## Action item
From the records below, transcribe exactly the lines that begin at the line with "Настенная плитка Sweet Bars Greigeот" and end at the line with "Настенная плитка SWEET BARS SB BLUSH", both included.
****
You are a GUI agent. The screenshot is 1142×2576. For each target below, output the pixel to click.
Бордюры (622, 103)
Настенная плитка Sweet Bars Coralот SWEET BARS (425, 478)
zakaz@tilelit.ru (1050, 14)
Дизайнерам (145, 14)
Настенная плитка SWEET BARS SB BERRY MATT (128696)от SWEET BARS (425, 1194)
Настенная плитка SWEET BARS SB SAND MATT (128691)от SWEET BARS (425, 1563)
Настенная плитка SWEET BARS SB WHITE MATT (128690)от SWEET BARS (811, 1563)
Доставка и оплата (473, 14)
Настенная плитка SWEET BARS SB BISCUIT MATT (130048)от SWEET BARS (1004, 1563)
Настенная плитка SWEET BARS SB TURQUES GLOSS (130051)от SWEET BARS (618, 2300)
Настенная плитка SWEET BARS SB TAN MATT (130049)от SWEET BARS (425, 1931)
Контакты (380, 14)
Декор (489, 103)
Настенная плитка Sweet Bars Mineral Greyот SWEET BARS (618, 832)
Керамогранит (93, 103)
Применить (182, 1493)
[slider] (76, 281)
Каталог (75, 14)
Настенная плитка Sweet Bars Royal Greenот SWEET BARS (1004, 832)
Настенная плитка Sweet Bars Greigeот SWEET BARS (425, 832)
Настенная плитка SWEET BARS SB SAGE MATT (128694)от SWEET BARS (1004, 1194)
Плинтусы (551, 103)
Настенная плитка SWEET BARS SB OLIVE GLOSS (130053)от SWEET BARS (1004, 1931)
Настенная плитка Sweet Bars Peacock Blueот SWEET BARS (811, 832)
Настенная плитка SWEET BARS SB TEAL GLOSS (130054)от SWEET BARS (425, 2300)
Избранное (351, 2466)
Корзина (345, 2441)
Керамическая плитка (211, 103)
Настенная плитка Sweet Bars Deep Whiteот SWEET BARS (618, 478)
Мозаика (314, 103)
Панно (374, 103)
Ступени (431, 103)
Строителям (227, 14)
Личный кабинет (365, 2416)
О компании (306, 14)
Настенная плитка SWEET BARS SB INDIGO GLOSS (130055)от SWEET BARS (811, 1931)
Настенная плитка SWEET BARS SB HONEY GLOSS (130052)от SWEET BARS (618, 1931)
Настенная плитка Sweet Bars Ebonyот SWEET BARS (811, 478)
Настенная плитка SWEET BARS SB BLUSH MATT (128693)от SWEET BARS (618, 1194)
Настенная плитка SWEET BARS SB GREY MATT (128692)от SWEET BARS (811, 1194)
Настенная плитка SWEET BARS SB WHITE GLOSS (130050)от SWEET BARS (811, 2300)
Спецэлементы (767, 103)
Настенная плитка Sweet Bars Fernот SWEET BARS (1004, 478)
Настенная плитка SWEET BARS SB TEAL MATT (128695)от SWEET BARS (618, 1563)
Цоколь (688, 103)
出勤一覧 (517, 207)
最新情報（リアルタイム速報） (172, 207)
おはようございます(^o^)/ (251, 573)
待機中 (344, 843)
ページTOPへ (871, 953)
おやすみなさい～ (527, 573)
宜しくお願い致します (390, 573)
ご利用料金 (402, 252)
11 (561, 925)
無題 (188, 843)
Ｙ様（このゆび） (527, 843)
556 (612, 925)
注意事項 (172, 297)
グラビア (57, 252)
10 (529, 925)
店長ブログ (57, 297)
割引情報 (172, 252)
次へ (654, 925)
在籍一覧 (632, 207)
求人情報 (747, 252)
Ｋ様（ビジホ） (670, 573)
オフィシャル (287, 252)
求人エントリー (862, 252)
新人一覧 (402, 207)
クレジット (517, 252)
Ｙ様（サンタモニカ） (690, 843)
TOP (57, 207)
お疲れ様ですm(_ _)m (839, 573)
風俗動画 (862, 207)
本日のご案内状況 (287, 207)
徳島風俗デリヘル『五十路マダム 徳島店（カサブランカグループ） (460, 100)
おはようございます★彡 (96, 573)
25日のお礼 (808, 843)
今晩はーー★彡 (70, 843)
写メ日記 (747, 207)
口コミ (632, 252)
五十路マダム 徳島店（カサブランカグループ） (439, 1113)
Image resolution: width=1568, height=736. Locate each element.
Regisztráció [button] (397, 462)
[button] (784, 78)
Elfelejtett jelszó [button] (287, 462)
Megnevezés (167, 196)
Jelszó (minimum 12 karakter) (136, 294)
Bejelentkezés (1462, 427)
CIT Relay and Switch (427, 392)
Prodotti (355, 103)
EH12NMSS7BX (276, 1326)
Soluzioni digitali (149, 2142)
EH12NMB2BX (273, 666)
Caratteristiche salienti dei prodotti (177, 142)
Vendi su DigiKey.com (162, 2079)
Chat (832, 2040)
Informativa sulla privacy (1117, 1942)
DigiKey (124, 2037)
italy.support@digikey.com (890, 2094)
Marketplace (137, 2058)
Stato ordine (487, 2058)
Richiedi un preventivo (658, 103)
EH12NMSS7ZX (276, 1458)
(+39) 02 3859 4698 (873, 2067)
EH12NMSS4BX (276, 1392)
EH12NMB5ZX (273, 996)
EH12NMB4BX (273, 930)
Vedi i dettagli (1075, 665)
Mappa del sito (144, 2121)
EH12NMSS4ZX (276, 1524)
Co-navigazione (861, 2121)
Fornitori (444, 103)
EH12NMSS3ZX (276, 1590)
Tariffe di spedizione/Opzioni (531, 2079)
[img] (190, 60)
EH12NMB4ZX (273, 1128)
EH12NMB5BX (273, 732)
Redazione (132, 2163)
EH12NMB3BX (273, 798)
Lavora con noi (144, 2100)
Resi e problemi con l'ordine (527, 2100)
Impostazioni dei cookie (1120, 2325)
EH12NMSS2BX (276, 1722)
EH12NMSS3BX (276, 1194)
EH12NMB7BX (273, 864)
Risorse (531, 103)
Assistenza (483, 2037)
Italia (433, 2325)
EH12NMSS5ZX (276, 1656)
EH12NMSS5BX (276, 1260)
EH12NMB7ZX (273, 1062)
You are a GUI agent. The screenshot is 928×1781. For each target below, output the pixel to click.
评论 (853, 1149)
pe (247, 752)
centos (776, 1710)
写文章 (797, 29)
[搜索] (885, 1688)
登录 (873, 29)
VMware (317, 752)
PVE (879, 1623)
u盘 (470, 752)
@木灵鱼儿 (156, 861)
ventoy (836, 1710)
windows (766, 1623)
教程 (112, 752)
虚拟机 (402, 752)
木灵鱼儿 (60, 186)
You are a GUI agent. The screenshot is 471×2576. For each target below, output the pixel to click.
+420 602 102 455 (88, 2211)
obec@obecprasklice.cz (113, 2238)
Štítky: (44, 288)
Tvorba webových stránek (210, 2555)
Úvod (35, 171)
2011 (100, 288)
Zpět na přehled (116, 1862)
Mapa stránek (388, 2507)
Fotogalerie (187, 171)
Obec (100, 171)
****
## Exercise result
Настенная плитка Sweet Bars Greigeот SWEET BARS (425, 832)
Настенная плитка SWEET BARS SB SAGE MATT (128694)от SWEET BARS (1004, 1194)
Плинтусы (551, 103)
Настенная плитка SWEET BARS SB OLIVE GLOSS (130053)от SWEET BARS (1004, 1931)
Настенная плитка Sweet Bars Peacock Blueот SWEET BARS (811, 832)
Настенная плитка SWEET BARS SB TEAL GLOSS (130054)от SWEET BARS (425, 2300)
Избранное (351, 2466)
Корзина (345, 2441)
Керамическая плитка (211, 103)
Настенная плитка Sweet Bars Deep Whiteот SWEET BARS (618, 478)
Мозаика (314, 103)
Панно (374, 103)
Ступени (431, 103)
Строителям (227, 14)
Личный кабинет (365, 2416)
О компании (306, 14)
Настенная плитка SWEET BARS SB INDIGO GLOSS (130055)от SWEET BARS (811, 1931)
Настенная плитка SWEET BARS SB HONEY GLOSS (130052)от SWEET BARS (618, 1931)
Настенная плитка Sweet Bars Ebonyот SWEET BARS (811, 478)
Настенная плитка SWEET BARS SB BLUSH MATT (128693)от SWEET BARS (618, 1194)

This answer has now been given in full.